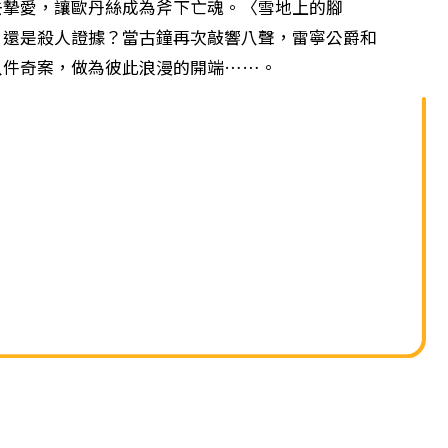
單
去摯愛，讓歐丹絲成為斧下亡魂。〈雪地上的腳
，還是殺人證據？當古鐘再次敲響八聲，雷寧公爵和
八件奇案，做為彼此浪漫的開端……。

^^^^^^^^

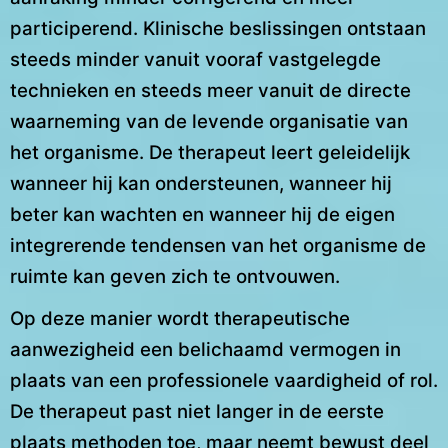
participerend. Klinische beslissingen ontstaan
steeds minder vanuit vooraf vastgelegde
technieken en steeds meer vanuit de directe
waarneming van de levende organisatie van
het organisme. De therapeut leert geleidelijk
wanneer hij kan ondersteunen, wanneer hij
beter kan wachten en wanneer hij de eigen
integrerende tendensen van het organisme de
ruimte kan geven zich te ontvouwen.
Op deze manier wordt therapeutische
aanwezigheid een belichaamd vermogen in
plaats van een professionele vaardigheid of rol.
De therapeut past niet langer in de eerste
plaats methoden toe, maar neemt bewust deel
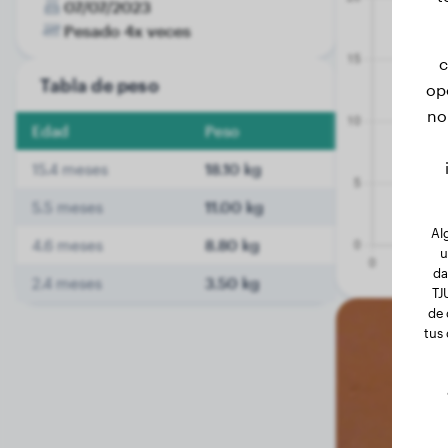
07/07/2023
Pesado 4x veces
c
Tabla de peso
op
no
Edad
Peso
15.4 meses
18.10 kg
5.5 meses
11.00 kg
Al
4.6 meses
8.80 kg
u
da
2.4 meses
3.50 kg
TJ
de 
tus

^^^^^^^^

What lines hold the string "vanuit"? Pick them out of the data.

steeds minder vanuit vooraf vastgelegde
technieken en steeds meer vanuit de directe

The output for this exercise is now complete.